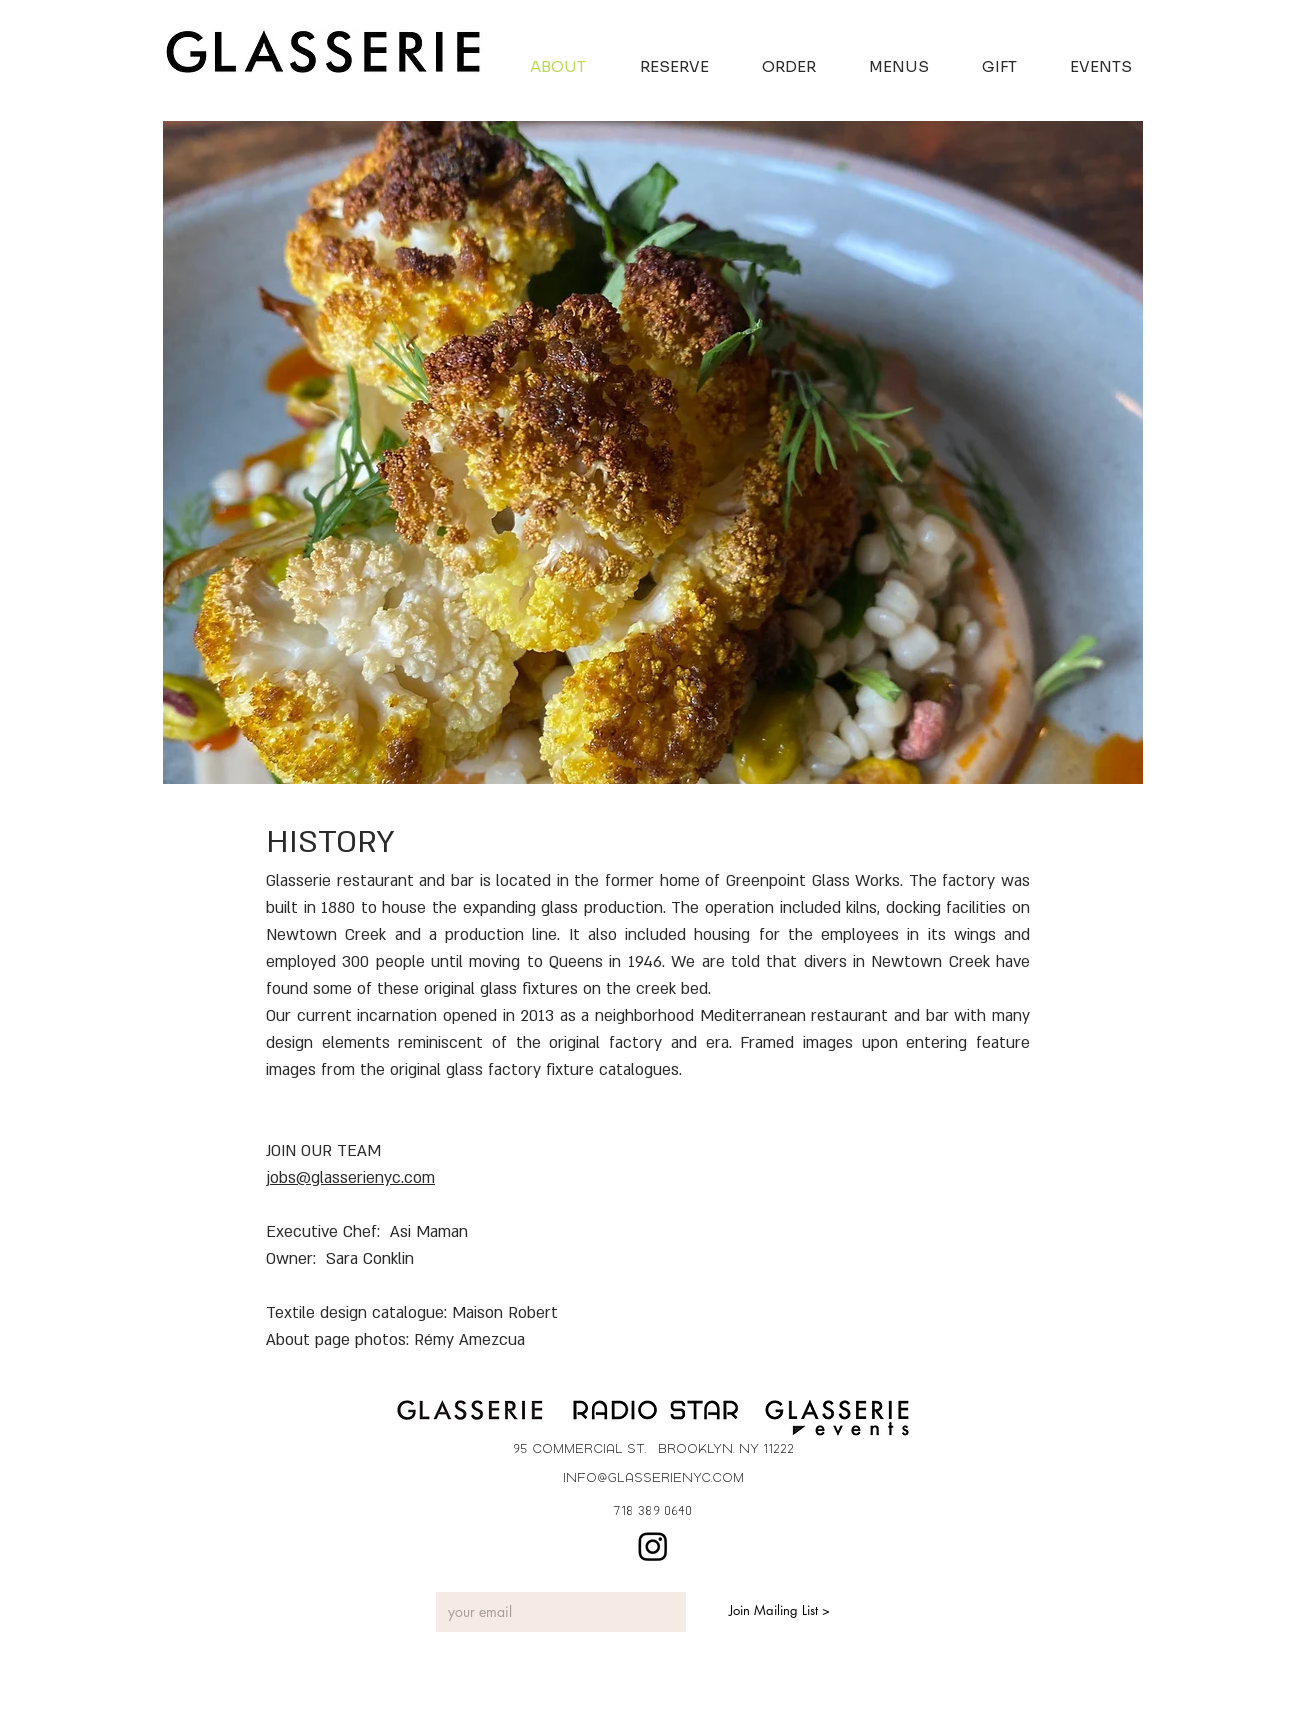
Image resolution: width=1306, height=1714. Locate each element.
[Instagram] (653, 1546)
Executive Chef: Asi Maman (367, 1232)
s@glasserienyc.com (361, 1178)
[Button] (471, 1415)
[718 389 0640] (652, 1510)
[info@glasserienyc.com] (653, 1477)
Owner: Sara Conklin (340, 1259)
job (277, 1178)
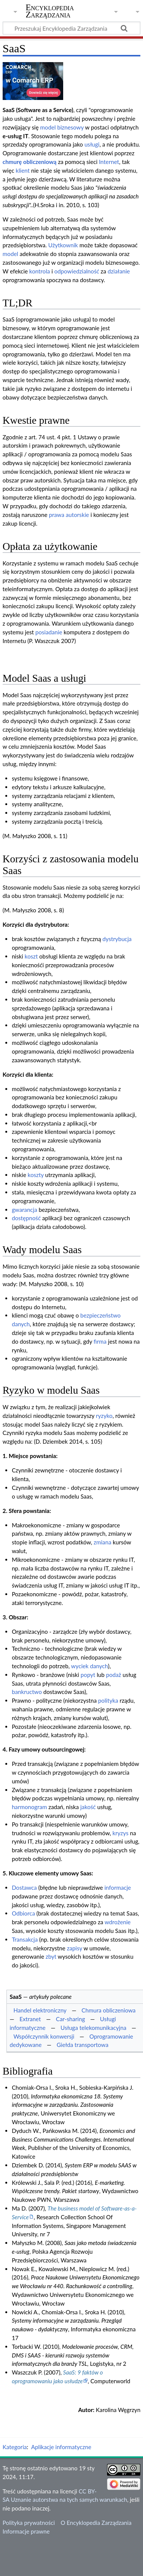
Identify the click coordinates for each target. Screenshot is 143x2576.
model (10, 253)
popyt (88, 1674)
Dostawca (24, 1887)
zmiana (103, 1542)
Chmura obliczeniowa (109, 2010)
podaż (113, 1674)
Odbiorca (23, 1913)
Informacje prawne (26, 2531)
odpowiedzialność (76, 271)
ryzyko (104, 1415)
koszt (31, 956)
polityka (108, 1700)
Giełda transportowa (83, 2044)
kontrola (39, 271)
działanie (118, 271)
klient (23, 170)
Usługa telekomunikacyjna (93, 2027)
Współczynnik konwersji (43, 2036)
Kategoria (15, 2446)
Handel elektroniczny (39, 2010)
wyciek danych (89, 1666)
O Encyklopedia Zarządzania (96, 2522)
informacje (117, 1887)
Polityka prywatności (29, 2522)
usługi (91, 144)
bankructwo (27, 1691)
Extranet (30, 2019)
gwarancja (24, 1209)
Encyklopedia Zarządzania (50, 11)
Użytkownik (63, 245)
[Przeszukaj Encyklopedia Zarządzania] (71, 28)
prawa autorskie (69, 514)
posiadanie (48, 632)
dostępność (26, 1218)
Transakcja (25, 1939)
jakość (88, 1806)
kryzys (120, 1833)
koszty (36, 1174)
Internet (109, 161)
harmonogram (29, 1806)
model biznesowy (62, 127)
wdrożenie (117, 1922)
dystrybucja (117, 938)
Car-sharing (70, 2019)
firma (99, 1341)
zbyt (51, 1956)
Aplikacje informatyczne (61, 2446)
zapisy (74, 1948)
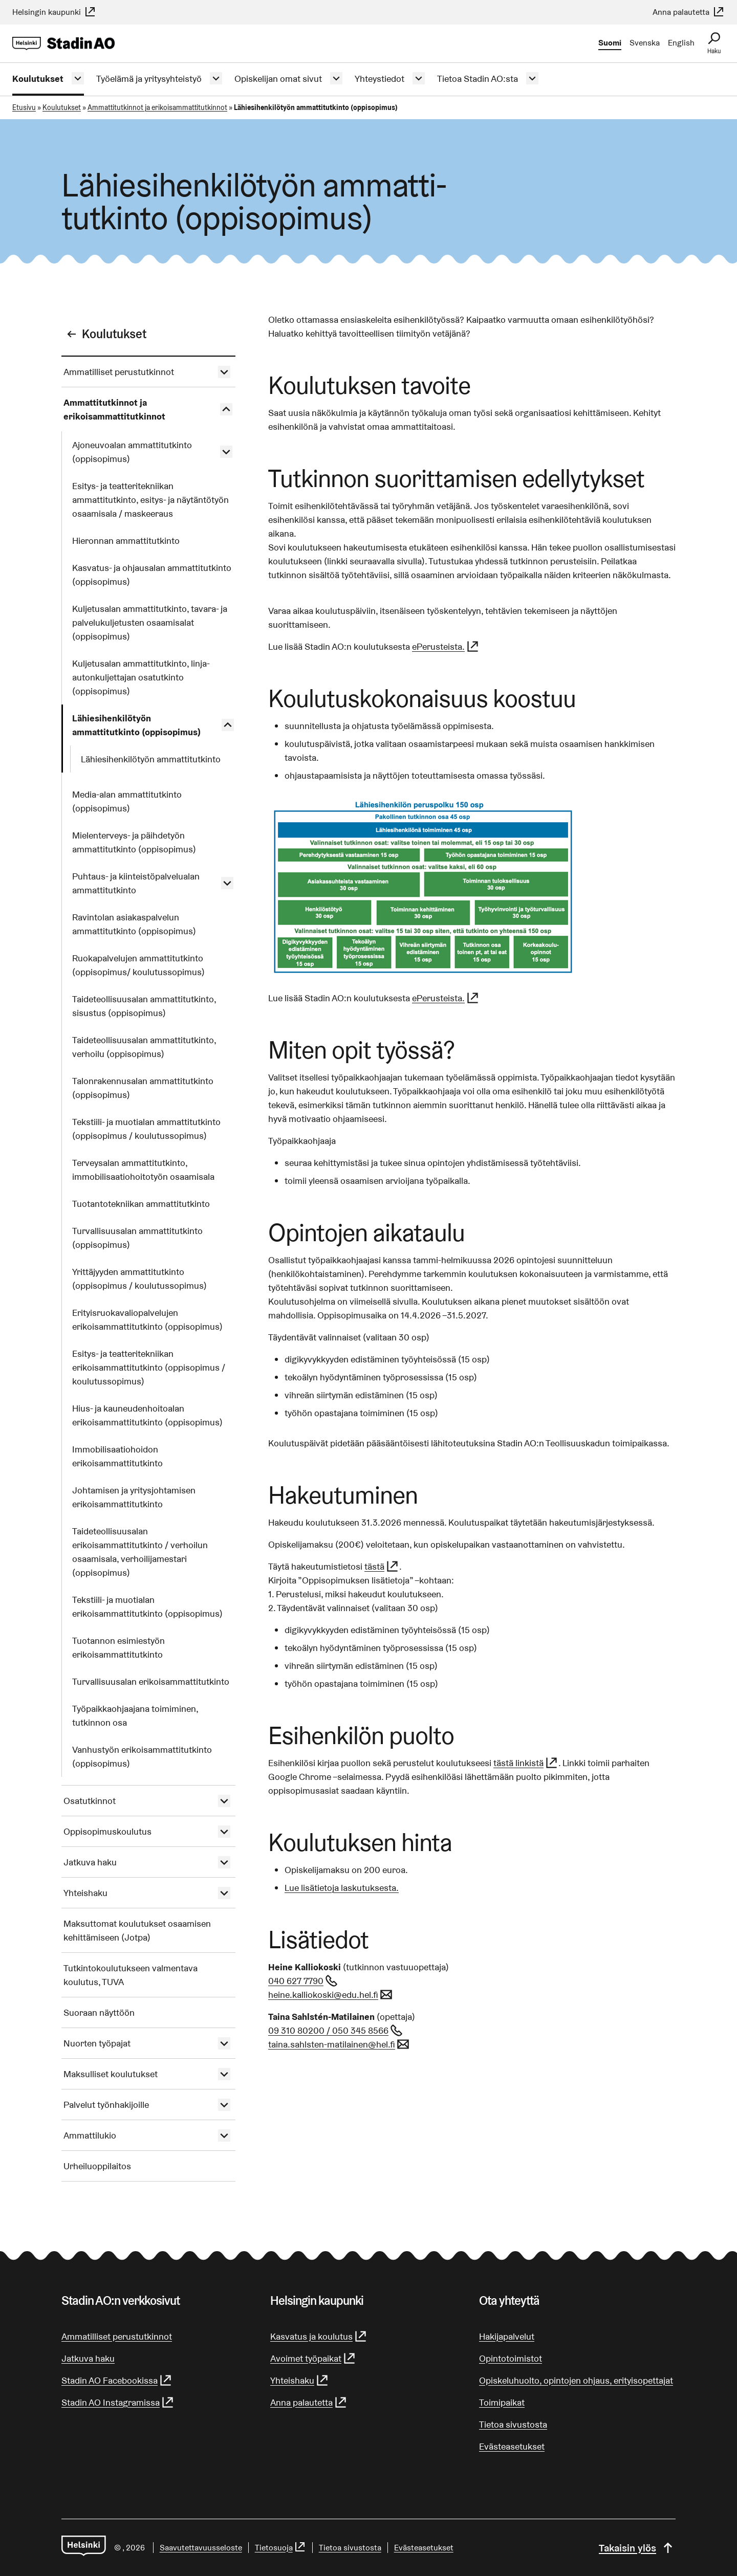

* Task to complete
The answer consists of the records repeated exactly, without any images.

* Exercise response
Image resolution: width=1306, height=1714. Locate each element.
[Instagram] (653, 1546)
Executive Chef: Asi Maman (367, 1232)
s@glasserienyc.com (361, 1178)
[Button] (471, 1415)
[718 389 0640] (652, 1510)
[info@glasserienyc.com] (653, 1477)
Owner: Sara Conklin (340, 1259)
job (277, 1178)
Identify the click coordinates for each target. Screenshot is 143x2576.
model (10, 253)
popyt (88, 1674)
Dostawca (24, 1887)
zmiana (103, 1542)
Chmura obliczeniowa (109, 2010)
podaż (113, 1674)
Odbiorca (23, 1913)
Informacje prawne (26, 2531)
odpowiedzialność (76, 271)
ryzyko (104, 1415)
koszt (31, 956)
polityka (108, 1700)
Giełda transportowa (83, 2044)
kontrola (39, 271)
działanie (118, 271)
klient (23, 170)
Usługa telekomunikacyjna (93, 2027)
Współczynnik konwersji (43, 2036)
Kategoria (15, 2446)
Handel elektroniczny (39, 2010)
wyciek danych (89, 1666)
O Encyklopedia Zarządzania (96, 2522)
informacje (117, 1887)
Polityka prywatności (29, 2522)
usługi (91, 144)
bankructwo (27, 1691)
Extranet (30, 2019)
gwarancja (24, 1209)
Encyklopedia Zarządzania (50, 11)
Użytkownik (63, 245)
[Przeszukaj Encyklopedia Zarządzania] (71, 28)
prawa autorskie (69, 514)
posiadanie (48, 632)
dostępność (26, 1218)
Transakcja (25, 1939)
jakość (88, 1806)
kryzys (120, 1833)
koszty (36, 1174)
Internet (109, 161)
harmonogram (29, 1806)
model biznesowy (62, 127)
wdrożenie (117, 1922)
dystrybucja (117, 938)
Car-sharing (70, 2019)
firma (99, 1341)
zbyt (51, 1956)
Aplikacje informatyczne (61, 2446)
zapisy (74, 1948)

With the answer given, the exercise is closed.